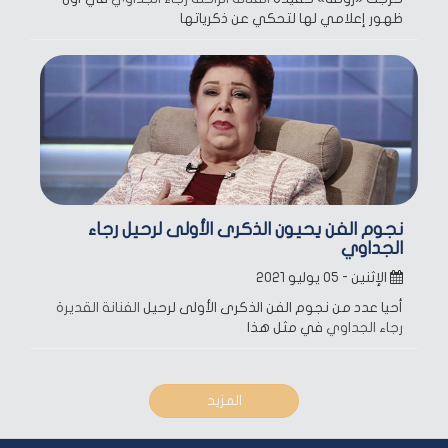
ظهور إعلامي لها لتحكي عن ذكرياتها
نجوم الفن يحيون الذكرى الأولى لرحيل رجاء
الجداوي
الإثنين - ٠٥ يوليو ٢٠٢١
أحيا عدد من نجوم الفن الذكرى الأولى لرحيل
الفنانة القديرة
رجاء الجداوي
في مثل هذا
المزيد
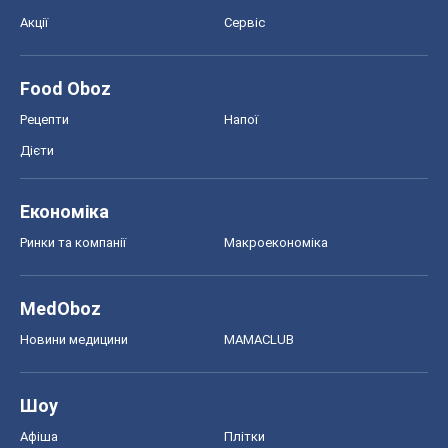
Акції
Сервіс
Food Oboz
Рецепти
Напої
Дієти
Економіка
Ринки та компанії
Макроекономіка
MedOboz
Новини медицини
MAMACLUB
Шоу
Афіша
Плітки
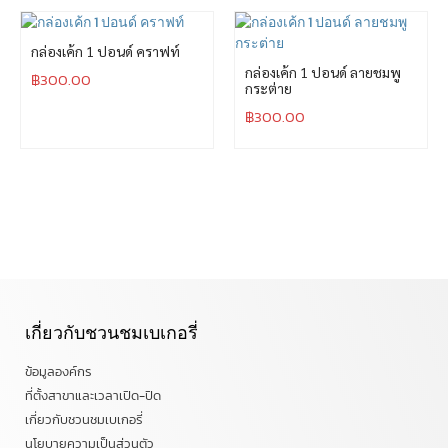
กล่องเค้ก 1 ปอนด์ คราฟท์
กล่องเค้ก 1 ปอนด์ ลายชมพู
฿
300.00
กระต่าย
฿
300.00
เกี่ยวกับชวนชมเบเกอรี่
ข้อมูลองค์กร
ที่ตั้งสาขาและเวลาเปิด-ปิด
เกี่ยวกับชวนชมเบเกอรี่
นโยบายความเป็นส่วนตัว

* * *

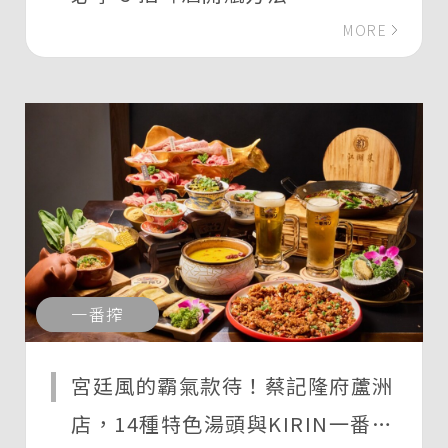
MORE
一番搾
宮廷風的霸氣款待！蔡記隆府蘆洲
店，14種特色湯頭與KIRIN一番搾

> TASK TO COMPLETE:
Starting from the records above, copy each line where the string "نجوم" is found.

> OUTPUT FOR THIS TASK:
نجوم الفن يحيون الذكرى الأولى لرحيل رجاء
أحيا عدد من نجوم الفن الذكرى الأولى لرحيل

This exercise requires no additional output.